Katerina pushed off. With skill, she turned the gondola and sent it gliding away from the embassy.


Breathing a prayer she looked back. And nearly dropped the oar. It was hardly surprising really, with all the noise they'd made and the goings-on over at the embassy. But at the Casa Brunelli, the doors leading onto the upper-floor balcony were thrust open, flooding the balcony with light. She saw him clearly. The same slight red-haired man. The same single forbidding line of dark eyebrows. He was staring at them. Katerina would swear the expression on his face was one of triumph.

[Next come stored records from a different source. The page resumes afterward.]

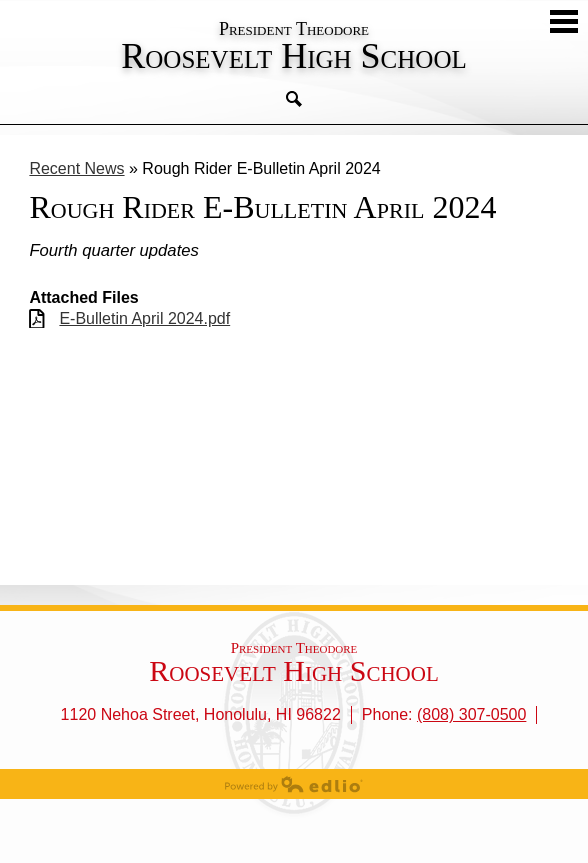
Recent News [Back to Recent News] (76, 168)
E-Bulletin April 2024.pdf (144, 318)
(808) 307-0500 (471, 714)
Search (294, 99)
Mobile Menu (564, 21)
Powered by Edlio (294, 784)
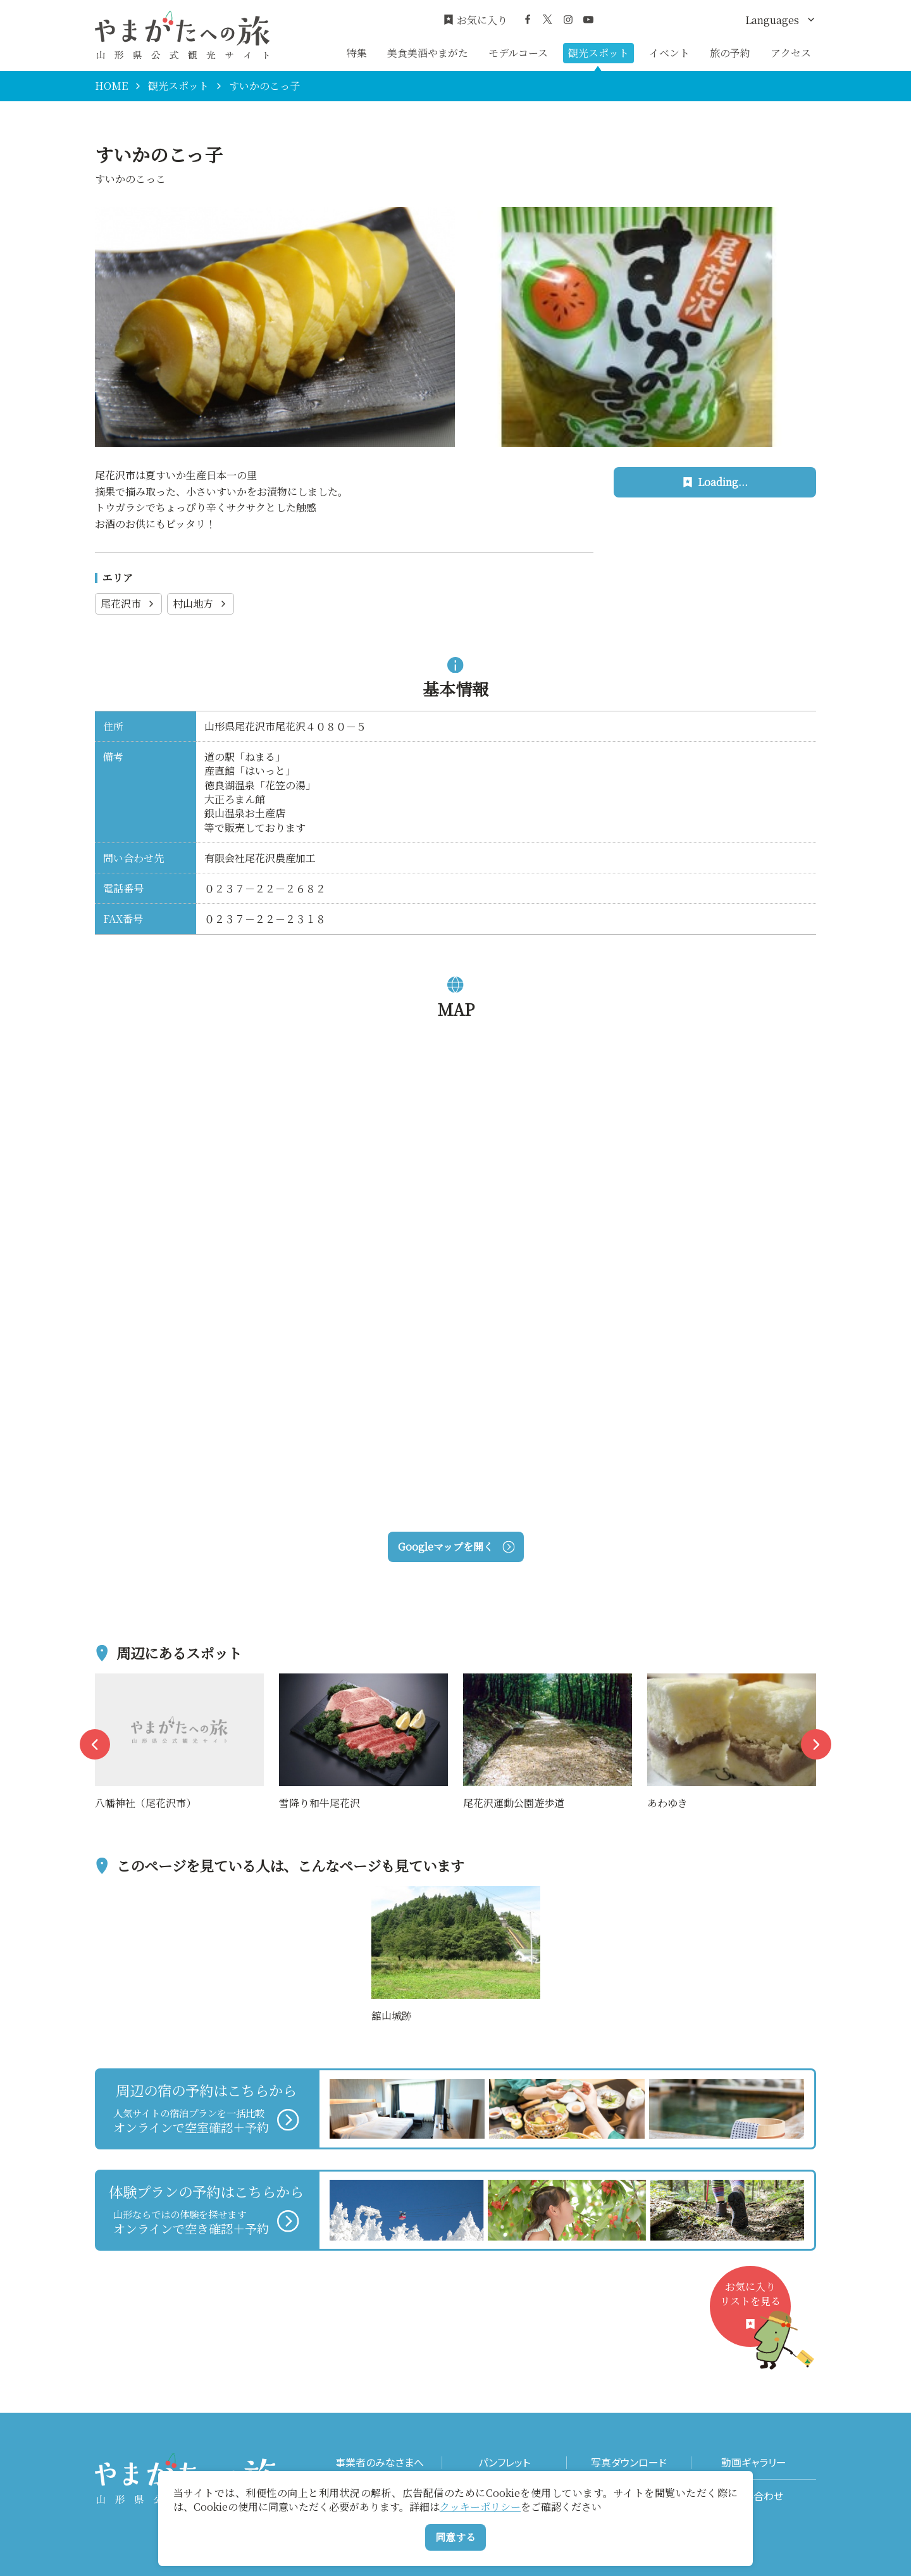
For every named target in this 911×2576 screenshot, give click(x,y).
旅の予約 (730, 53)
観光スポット (598, 53)
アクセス (791, 53)
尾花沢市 (128, 603)
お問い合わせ (753, 2496)
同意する (455, 2537)
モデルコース (518, 53)
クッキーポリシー (480, 2506)
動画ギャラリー (753, 2462)
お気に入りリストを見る (755, 2313)
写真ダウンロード (629, 2462)
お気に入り (475, 20)
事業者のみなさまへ (379, 2462)
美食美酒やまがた (427, 53)
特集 (357, 53)
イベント (669, 53)
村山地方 (200, 603)
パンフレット (504, 2462)
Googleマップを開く (456, 1546)
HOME (111, 86)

She shivered. And the shiver had nothing at all to do with her wet clothes.


* * *

Benito felt for his dry jacket. He was shivering. It was partly the cold and partly the fright. The boathook, bobbing in the canal behind them, had barely scratched his thigh. Hell. He loved thrills. It was the best part of being a roof-climber. But this was deep dark water. She could have her parcel. Then he'd be off. He wanted no part of this woman and her business. Fortunately, they'd part ways in a few hundred yards and he would never have to see her again. She'd never be any part of his world. He could look after himself, but he didn't want Marco involved with someone like this girl.